Aglaia Mortcheva has spent over 20 years working in animation, from Comedy Central to Nickelodeon and FOX, and is eager to share her insights on turning cartoons into characters people care about as a professor in California State University, Northridge’s animation program in the Department of Art.
Originally from Bulgaria, Mortcheva came to the United States to pursue an MFA in animation at UCLA in 1996. Her first job post-degree was working on Comedy Central’s popular animated sitcom “South Park,” where she was an animator in 1999. She also worked on the feature film “South Park: Bigger, Longer & Uncut.”
In 2000, she moved on to well-known animation studio Klasky Csupo where she worked on several series for Nickelodeon, including “Rugrats,” “As Told by Ginger,” and “Rocket Power.” Mortcheva also worked in the series development department for Klasky Csupo.

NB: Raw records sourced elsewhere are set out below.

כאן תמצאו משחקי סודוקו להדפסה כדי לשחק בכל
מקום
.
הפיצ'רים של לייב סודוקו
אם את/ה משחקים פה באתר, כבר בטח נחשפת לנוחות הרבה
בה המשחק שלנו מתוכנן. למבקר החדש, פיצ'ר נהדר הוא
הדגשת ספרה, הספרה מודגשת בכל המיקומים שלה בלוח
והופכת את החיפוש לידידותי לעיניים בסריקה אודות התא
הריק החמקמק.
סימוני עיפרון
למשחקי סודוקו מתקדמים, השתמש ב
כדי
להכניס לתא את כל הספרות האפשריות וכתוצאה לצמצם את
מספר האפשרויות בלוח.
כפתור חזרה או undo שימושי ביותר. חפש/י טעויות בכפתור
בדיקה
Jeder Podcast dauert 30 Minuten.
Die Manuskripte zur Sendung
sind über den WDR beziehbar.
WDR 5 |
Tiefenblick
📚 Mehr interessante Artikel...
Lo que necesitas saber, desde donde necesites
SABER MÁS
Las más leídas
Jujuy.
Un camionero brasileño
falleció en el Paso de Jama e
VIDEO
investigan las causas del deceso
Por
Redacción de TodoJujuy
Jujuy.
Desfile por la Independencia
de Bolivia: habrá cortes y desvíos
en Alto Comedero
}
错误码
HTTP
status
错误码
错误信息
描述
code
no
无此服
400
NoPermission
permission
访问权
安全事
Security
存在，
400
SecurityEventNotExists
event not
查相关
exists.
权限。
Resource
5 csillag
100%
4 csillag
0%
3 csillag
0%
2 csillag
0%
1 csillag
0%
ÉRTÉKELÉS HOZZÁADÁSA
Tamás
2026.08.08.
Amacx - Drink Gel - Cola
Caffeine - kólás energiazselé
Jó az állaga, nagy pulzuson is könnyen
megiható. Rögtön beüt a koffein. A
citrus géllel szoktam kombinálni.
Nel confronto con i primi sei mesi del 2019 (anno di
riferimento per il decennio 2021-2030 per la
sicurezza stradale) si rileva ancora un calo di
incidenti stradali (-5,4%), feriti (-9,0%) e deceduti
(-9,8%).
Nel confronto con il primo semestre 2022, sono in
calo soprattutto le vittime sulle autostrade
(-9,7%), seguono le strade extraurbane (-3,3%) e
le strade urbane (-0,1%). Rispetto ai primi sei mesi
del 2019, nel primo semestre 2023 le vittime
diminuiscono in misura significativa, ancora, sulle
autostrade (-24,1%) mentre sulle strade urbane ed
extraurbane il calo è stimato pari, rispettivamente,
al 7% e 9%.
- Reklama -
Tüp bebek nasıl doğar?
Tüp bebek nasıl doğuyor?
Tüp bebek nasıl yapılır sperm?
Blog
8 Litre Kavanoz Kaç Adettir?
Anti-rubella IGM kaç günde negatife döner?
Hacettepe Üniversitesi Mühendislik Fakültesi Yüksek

After spending several years at Klasky Csupo, Mortcheva earned an Emmy in 2005 for character design.
“I didn’t even know I would be receiving one (an Emmy), so I didn’t even go to the ceremony,” Mortcheva said. “I guess I will have to win again so I can go to the party!”
She went on to work for Disney, Nickelodeon and the original series “Making Fiends.” After her voice acting work on “Making Fiends,” she worked at FOX on “Family Guy” and “American Dad.” At this time, she also began teaching classes at CSULB and CSUF in animation and character design.

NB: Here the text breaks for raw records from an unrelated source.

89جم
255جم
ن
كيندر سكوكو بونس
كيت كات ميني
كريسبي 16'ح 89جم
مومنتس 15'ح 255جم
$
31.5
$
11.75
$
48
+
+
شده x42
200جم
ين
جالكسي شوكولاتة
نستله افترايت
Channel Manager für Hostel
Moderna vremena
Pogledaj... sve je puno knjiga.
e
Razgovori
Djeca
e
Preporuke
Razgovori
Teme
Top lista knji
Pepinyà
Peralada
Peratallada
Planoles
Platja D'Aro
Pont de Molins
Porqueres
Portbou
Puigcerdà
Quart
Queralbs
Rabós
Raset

“About three years ago, I was offered to teach at CSUN, and it just fit,” Mortcheva said. “The students are great, the department is amazing, and the people are fantastic.”
Mortcheva said she plans on drawing upon her experience and connections in the animation industry to provide students with advice on becoming successful animators.
“In the future, I do want to do a workshop with some of the executives I have met over the years on how to formulate an idea and pitch it,” Mortcheva said. “Our students have really great ideas for animated shows.”
Recently Mortcheva has worked on several projects as a collaborator and is now moving into the next stages of optioning for an original series she is working on. She and her creative collaborator Grant Moran are hoping to impress BBC executives. She is optimistic about the project.
“Every time I stepped out of line and did something creative on my own, it led me somewhere I never thought I could go,” Mortcheva said, adding that she is also working on ideas for a short film and a children’s book.
What drives Mortcheva is the advice she shares with her students: “Do your job very well, but if you have something else (a passion project) that eats at you, then you have to do it. It pushes you further.”